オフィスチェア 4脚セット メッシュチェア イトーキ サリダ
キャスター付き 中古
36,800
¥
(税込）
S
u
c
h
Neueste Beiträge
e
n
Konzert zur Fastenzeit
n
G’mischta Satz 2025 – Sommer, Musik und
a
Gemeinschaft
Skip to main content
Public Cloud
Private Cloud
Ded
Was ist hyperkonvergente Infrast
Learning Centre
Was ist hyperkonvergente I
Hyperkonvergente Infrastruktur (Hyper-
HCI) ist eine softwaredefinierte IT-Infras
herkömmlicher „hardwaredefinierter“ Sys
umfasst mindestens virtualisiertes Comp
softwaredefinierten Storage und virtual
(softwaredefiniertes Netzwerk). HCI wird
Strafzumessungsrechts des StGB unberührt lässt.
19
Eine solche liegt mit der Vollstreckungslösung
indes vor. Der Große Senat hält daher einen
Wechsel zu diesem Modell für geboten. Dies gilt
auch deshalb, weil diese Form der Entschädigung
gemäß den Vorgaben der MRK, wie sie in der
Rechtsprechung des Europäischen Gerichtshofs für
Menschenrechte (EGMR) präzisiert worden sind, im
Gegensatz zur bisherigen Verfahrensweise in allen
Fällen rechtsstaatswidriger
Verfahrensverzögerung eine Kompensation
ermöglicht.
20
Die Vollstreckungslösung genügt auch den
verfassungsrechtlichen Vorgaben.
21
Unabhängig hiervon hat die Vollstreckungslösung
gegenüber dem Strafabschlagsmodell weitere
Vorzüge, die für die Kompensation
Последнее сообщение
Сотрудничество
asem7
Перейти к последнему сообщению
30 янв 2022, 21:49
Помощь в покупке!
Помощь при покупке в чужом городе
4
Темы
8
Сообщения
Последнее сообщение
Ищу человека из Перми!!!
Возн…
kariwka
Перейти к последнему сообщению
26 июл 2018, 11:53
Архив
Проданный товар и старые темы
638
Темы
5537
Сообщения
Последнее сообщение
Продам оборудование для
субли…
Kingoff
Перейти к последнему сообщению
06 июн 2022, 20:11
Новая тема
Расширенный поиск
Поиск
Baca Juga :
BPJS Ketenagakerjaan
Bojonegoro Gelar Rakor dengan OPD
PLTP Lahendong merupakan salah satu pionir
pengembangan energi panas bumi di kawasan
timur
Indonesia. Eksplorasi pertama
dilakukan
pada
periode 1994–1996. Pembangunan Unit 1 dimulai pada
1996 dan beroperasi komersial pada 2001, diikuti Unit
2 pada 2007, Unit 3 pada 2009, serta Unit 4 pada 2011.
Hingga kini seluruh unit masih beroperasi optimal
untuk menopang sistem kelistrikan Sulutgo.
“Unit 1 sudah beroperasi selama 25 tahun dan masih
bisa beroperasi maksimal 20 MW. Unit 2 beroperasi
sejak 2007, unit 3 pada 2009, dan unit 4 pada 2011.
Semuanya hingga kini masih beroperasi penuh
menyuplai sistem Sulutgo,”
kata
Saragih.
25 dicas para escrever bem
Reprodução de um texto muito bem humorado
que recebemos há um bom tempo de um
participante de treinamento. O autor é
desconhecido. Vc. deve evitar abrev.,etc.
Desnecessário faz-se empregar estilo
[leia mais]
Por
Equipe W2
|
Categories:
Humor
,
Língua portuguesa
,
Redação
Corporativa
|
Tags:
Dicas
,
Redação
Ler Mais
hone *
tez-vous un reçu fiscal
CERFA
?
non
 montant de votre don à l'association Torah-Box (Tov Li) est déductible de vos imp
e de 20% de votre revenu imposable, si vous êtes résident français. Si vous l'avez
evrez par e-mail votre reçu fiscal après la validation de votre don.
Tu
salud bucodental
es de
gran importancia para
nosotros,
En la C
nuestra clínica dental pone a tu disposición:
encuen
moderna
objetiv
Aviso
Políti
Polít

- - - -

*INSTRUCTIONS FOR THE TASK*. Identify each line in the entries with the word "Sulutgo" and copy it.

*EXERCISE ANSWER*.
untuk menopang sistem kelistrikan Sulutgo.
menyuplai sistem Sulutgo,”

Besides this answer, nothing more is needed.